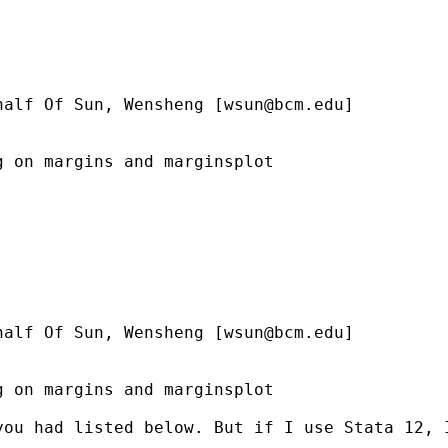
half Of Sun, Wensheng [
wsun@bcm.edu
]

 on margins and marginsplot

half Of Sun, Wensheng [
wsun@bcm.edu
]

 on margins and marginsplot

you had listed below. But if I use Stata 12, 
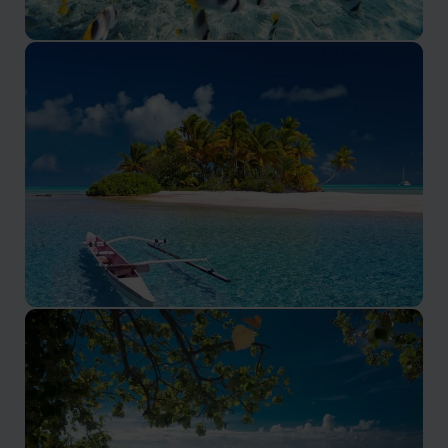
Bora Bora
Bora Bora promises an exceptional holiday experience
Tahiti
Discover the Heart of French Polynesia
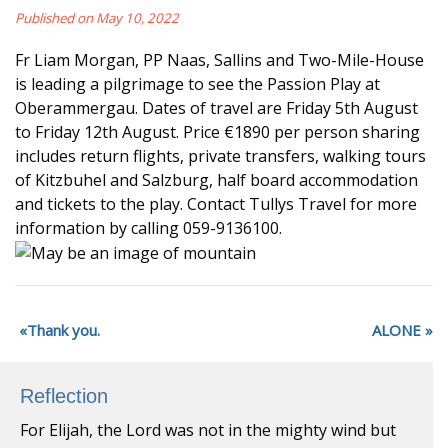
Published on May 10, 2022
Fr Liam Morgan, PP Naas, Sallins and Two-Mile-House
is leading a pilgrimage to see the Passion Play at
Oberammergau. Dates of travel are Friday 5th August
to Friday 12th August. Price €1890 per person sharing
includes return flights, private transfers, walking tours
of Kitzbuhel and Salzburg, half board accommodation
and tickets to the play. Contact Tullys Travel for more
information by calling 059-9136100.
Thank you.
ALONE
Reflection
For Elijah, the Lord was not in the mighty wind but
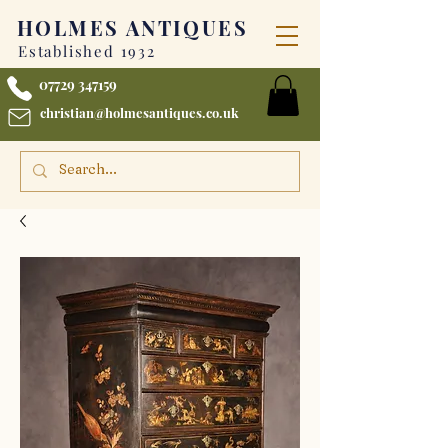
HOLMES
ANTIQUES
Established 1932
07729 347159
christian@holmesantiques.co.uk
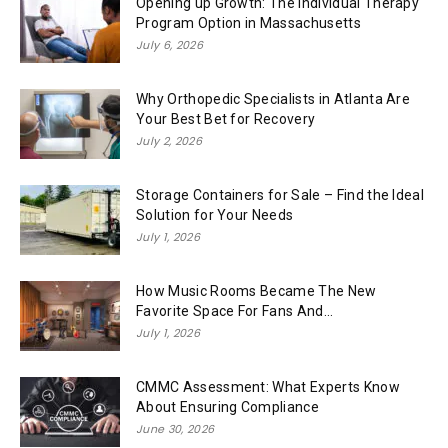
Opening up Growth: The Individual Therapy
Program Option in Massachusetts
July 6, 2026
Why Orthopedic Specialists in Atlanta Are
Your Best Bet for Recovery
July 2, 2026
Storage Containers for Sale – Find the Ideal
Solution for Your Needs
July 1, 2026
How Music Rooms Became The New
Favorite Space For Fans And...
July 1, 2026
CMMC Assessment: What Experts Know
About Ensuring Compliance
June 30, 2026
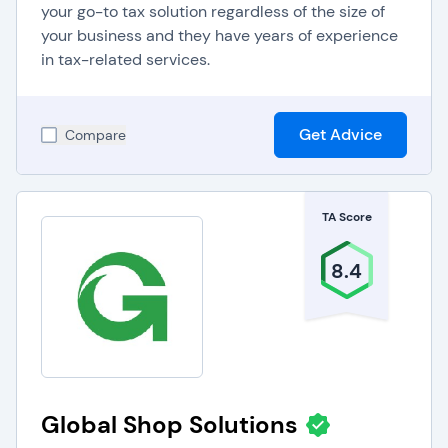
your go-to tax solution regardless of the size of
your business and they have years of experience
in tax-related services.
Get Advice
Compare
TA Score
8.4
Global Shop Solutions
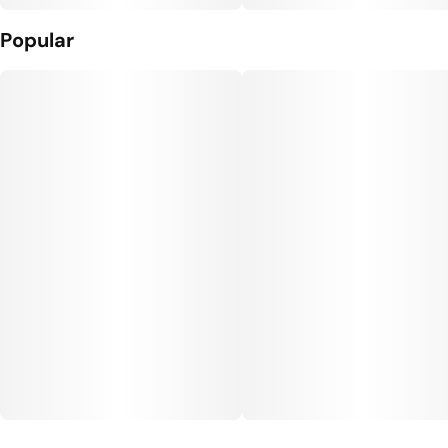
Popular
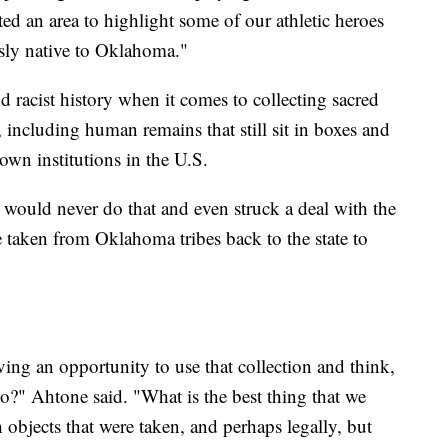
nted an area to highlight some of our athletic heroes
usly native to Oklahoma."
d racist history when it comes to collecting sacred
, including human remains that still sit in boxes and
own institutions in the U.S.
would never do that and even struck a deal with the
e taken from Oklahoma tribes back to the state to
ing an opportunity to use that collection and think,
do?" Ahtone said. "What is the best thing that we
objects that were taken, and perhaps legally, but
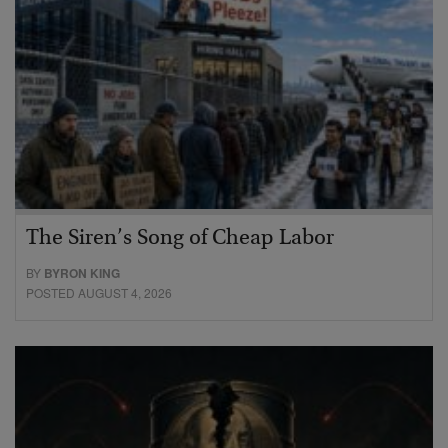
The Siren’s Song of Cheap Labor
BY
BYRON KING
POSTED AUGUST 4, 2026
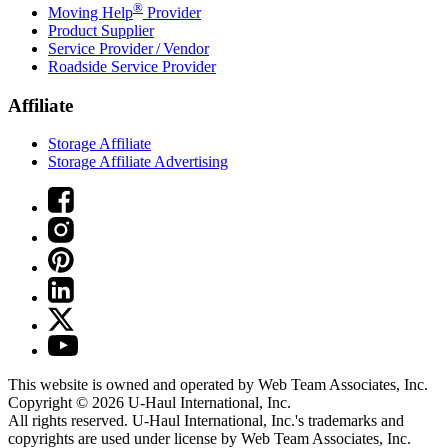
®
Moving Help
Provider
Product Supplier
Service Provider / Vendor
Roadside Service Provider
Affiliate
Storage Affiliate
Storage Affiliate Advertising
This website is owned and operated by Web Team Associates, Inc.
Copyright © 2026
U-Haul
International, Inc.
All rights reserved.
U-Haul
International, Inc.'s trademarks and
copyrights are used under license by Web Team Associates, Inc.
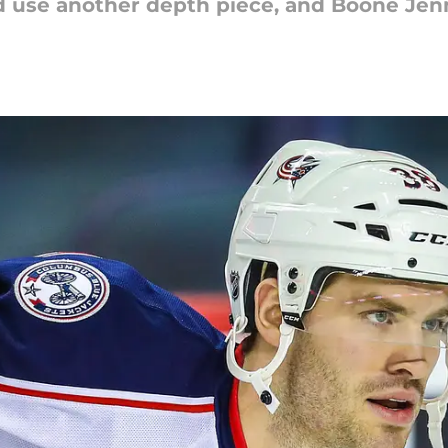
d use another depth piece, and Boone Jen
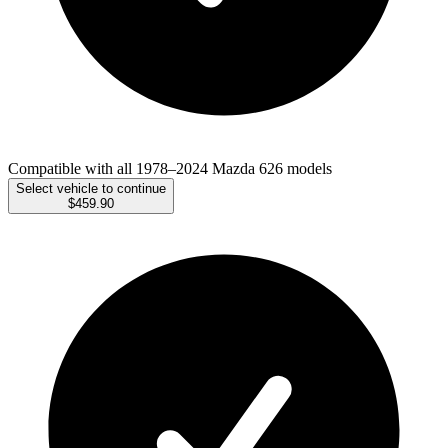
Compatible with all 1978–2024 Mazda 626 models
Select vehicle to continue
$459.90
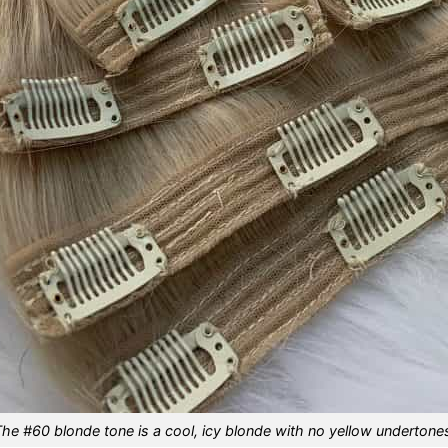
he #60 blonde tone is a cool, icy blonde with no yellow undertone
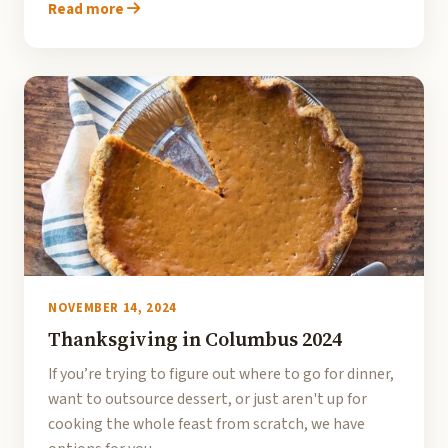
Read more
NOVEMBER 14, 2024
Thanksgiving in Columbus 2024
If you’re trying to figure out where to go for dinner,
want to outsource dessert, or just aren't up for
cooking the whole feast from scratch, we have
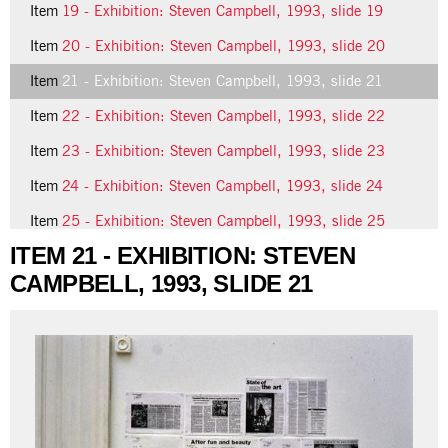
Item
19 - Exhibition: Steven Campbell, 1993, slide 19
Item
20 - Exhibition: Steven Campbell, 1993, slide 20
Item
21 - Exhibition: Steven Campbell, 1993, slide 21
Item
22 - Exhibition: Steven Campbell, 1993, slide 22
Item
23 - Exhibition: Steven Campbell, 1993, slide 23
Item
24 - Exhibition: Steven Campbell, 1993, slide 24
Item
25 - Exhibition: Steven Campbell, 1993, slide 25
ITEM 21 - EXHIBITION: STEVEN
CAMPBELL, 1993, SLIDE 21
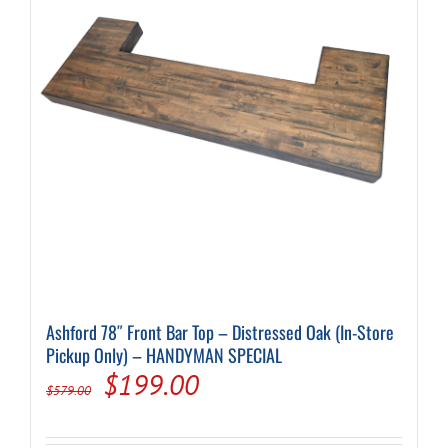
Ashford 78″ Front Bar Top – Distressed Oak (In-Store
Pickup Only) – HANDYMAN SPECIAL
Original
Current
$
199.00
$
579.00
price
price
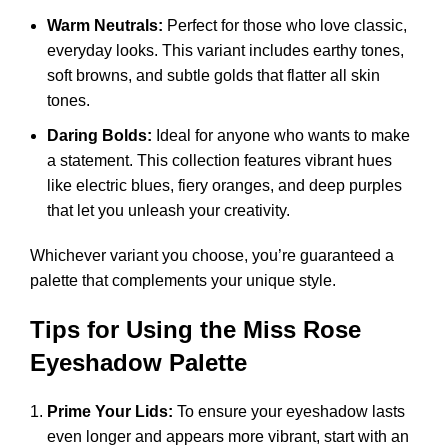
Warm Neutrals:
Perfect for those who love classic,
everyday looks. This variant includes earthy tones,
soft browns, and subtle golds that flatter all skin
tones.
Daring Bolds:
Ideal for anyone who wants to make
a statement. This collection features vibrant hues
like electric blues, fiery oranges, and deep purples
that let you unleash your creativity.
Whichever variant you choose, you’re guaranteed a
palette that complements your unique style.
Tips for Using the Miss Rose
Eyeshadow Palette
Prime Your Lids:
To ensure your eyeshadow lasts
even longer and appears more vibrant, start with an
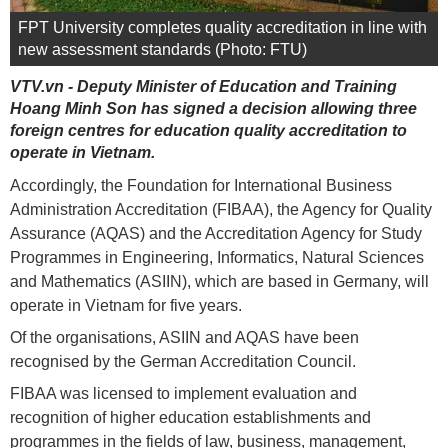
FPT University completes quality accreditation in line with
new assessment standards (Photo: FTU)
VTV.vn - Deputy Minister of Education and Training
Hoang Minh Son has signed a decision allowing three
foreign centres for education quality accreditation to
operate in Vietnam.
Accordingly, the Foundation for International Business
Administration Accreditation (FIBAA), the Agency for Quality
Assurance (AQAS) and the Accreditation Agency for Study
Programmes in Engineering, Informatics, Natural Sciences
and Mathematics (ASIIN), which are based in Germany, will
operate in Vietnam for five years.
Of the organisations, ASIIN and AQAS have been
recognised by the German Accreditation Council.
FIBAA was licensed to implement evaluation and
recognition of higher education establishments and
programmes in the fields of law, business, management,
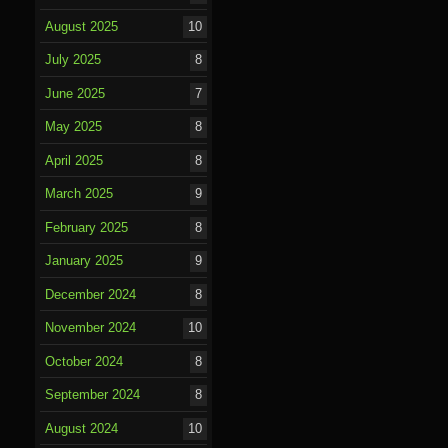
August 2025
10
July 2025
8
June 2025
7
May 2025
8
April 2025
8
March 2025
9
February 2025
8
January 2025
9
December 2024
8
November 2024
10
October 2024
8
September 2024
8
August 2024
10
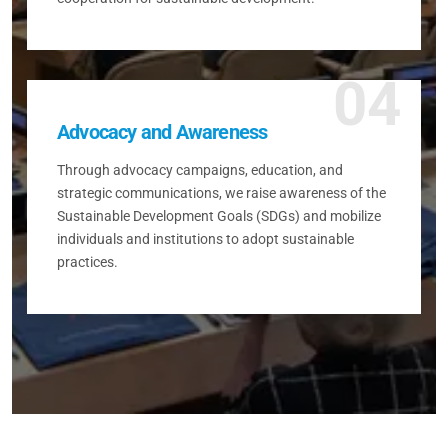
04
Advocacy and Awareness
Through advocacy campaigns, education, and
strategic communications, we raise awareness of the
Sustainable Development Goals (SDGs) and mobilize
individuals and institutions to adopt sustainable
practices.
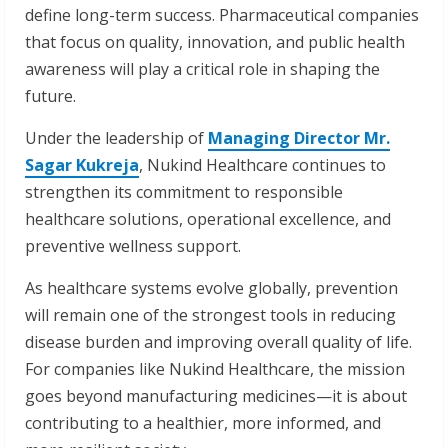
define long-term success. Pharmaceutical companies
that focus on quality, innovation, and public health
awareness will play a critical role in shaping the
future.
Under the leadership of
Managing Director Mr.
Sagar Kukreja
, Nukind Healthcare continues to
strengthen its commitment to responsible
healthcare solutions, operational excellence, and
preventive wellness support.
As healthcare systems evolve globally, prevention
will remain one of the strongest tools in reducing
disease burden and improving overall quality of life.
For companies like Nukind Healthcare, the mission
goes beyond manufacturing medicines—it is about
contributing to a healthier, more informed, and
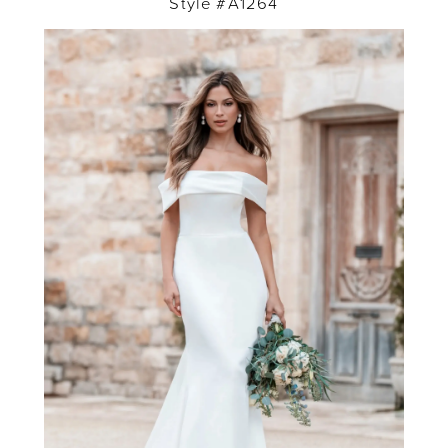
Style #A1264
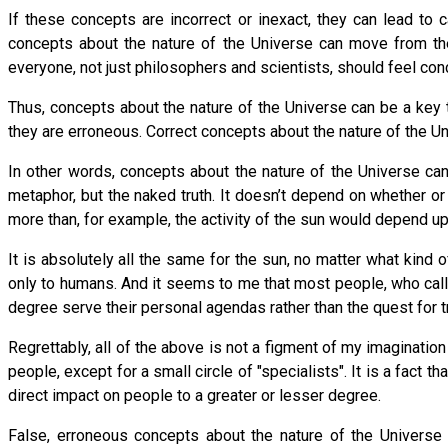
If these concepts are incorrect or inexact, they can lead to c
concepts about the nature of the Universe can move from the pu
everyone, not just philosophers and scientists, should feel co
Thus, concepts about the nature of the Universe can be a key to e
they are erroneous. Correct concepts about the nature of the Univ
In other words, concepts about the nature of the Universe ca
metaphor, but the naked truth. It doesn’t depend on whether or
more than, for example, the activity of the sun would depend u
It is absolutely all the same for the sun, no matter what kin
only to humans. And it seems to me that most people, who call 
degree serve their personal agendas rather than the quest for 
Regrettably, all of the above is not a figment of my imaginatio
people, except for a small circle of "specialists". It is a fact 
direct impact on people to a greater or lesser degree.
False, erroneous concepts about the nature of the Universe h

----------------

▶ [WHAT THE TASK REQUIRES] From the first line above through the line containing "Established 1932", copy everything exactly, without the pictures.

▶ [OUTPUT]
half Of Sun, Wensheng [
wsun@bcm.edu
]

 on margins and marginsplot

half Of Sun, Wensheng [
wsun@bcm.edu
]

 on margins and marginsplot

you had listed below. But if I use Stata 12, 
Bora Bora
Bora Bora promises an exceptional holiday experience
Tahiti
Discover the Heart of French Polynesia
Published on May 10, 2022
Fr Liam Morgan, PP Naas, Sallins and Two-Mile-House
is leading a pilgrimage to see the Passion Play at
Oberammergau. Dates of travel are Friday 5th August
to Friday 12th August. Price €1890 per person sharing
includes return flights, private transfers, walking tours
of Kitzbuhel and Salzburg, half board accommodation
and tickets to the play. Contact Tullys Travel for more
information by calling 059-9136100.
Thank you.
ALONE
Reflection
For Elijah, the Lord was not in the mighty wind but
HOLMES
ANTIQUES
Established 1932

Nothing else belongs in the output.